AMD Ryzen 3950x Compute Performance Linpack and NAMD

Table of Contents

Introduction

The, much anticipated, AMD Ryzen 3950x 16-core processor is out! As always the first thing I wanted know was the double precision floating point performance. My two favorite applications for a "first look" at a new CPU are Linpack and NAMD.

At the end of July I did a little testing with Ryzen 3900x 12-core. "AMD 3900X (Brief) Compute Performance Linpack and NAMD" I was pretty impressed with performance but was wishing that there was a more optimal BLAS library for the Zen2 architecture. There is now a newer version 2.0 of the AMD "BLIS" library and it gives significantly better performance with Linpack than v1.3 that was used in the older post.

This post revisits the post from July and adds in new results for the Ryzen 3950x and updated results for the 3900x using BLIS v2.0. I'm also including NAMD Molecular Dynamics results for my usual test molecule, STMV as well as a smaller molecular system, ApoA1. ApoA1 seems to be a popular system for benchmarking on CPU with NAMD.

System Configuration

Hardware:

AMD Ryzen 3900x and 3950x
Motherboard Gigabyte X570 AORUS ULTRA
Memory 4x DDR4-2933 16GB (64GB total)
2TB Intel 660p NVMe M.2
NVIDIA RTX 2080Ti GPU

Software:

Ubuntu 19.10
Compiler gcc 9.2
AMD BLIS library v 2.0
HPL Linpack 2.2 (Using pre-compiled binary at link above)
OpenMPI 3.1.3 (installed from package manager i.e. apt-get)
NAMD 2.13 (Molecular Dynamics)

Notes:

I used the most recent Ubuntu 19.10 for this testing in order to have up-to-date system libraries and a kernel (5.3) with better support for Zen2.
New results in this post are for Ryzen 3900x and 3950x only. The other results are from previous testing.

Linpack

Notes:

The pre-built muit-threaded HPL binary provided by AMD worked well so I didn't bother rebuilding from source. This is the "MT" build but it still looks for MPI header files on start-up and uses the HPL.dat file for job run configuration.
AMD BLIS (a.k.a. AMD's BLAS library) has been updated to version 2.0 with specific support for Zen2.
Several combinations with MPI ranks together with OMP threads were tried.
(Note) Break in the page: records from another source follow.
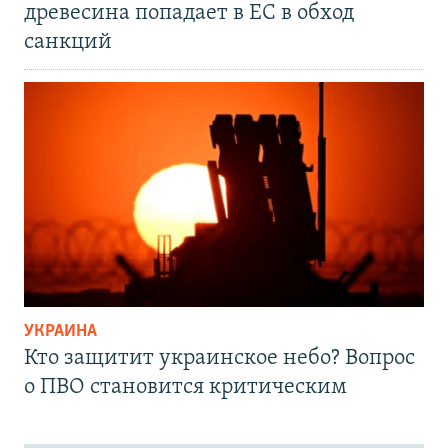
древесина попадает в ЕС в обход
санкций
УКРАИНА
Кто защитит украинское небо? Вопрос
о ПВО становится критическим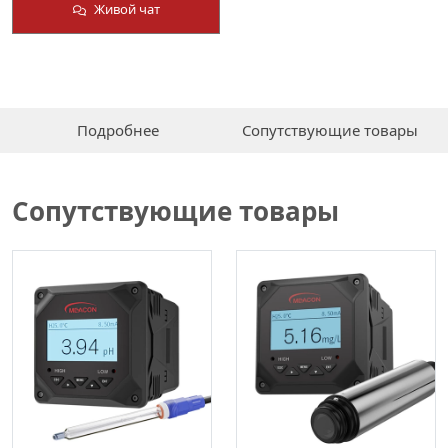
Живой чат
Подробнее
Сопутствующие товары
Сопутствующие товары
The best results obtained were using only OMP threads and the pre-built binary without MPI. 1 OMP thread per "real" core i.e. 16 and 12 OMP processes gave the best result.
There is a detailed description of HPL Linpack testing for Threadripper 2990WX in the post, How to Run an Optimized HPL Linpack Benchmark on AMD Ryzen Threadripper — 2990WX 32-core Performance The 2990WX testing in this post and the result presented could probably be improved with the new BLIS lib.
The Intel CPU's were tested with the (highly) optimized Linpack benchmark program included with Intel MKL performance library.
A large problem size approx. 90% of available memory (64GB) was used in order to maximize performance results, Ns=90000.

Here is an HPL.dat file used, [this file automates using 3 problems sizes (Ns) and 3 Block sizes (NBs), also note that P and Q are set to 1 i.e. 1 MPI Rank, parallelism was from OMP threads]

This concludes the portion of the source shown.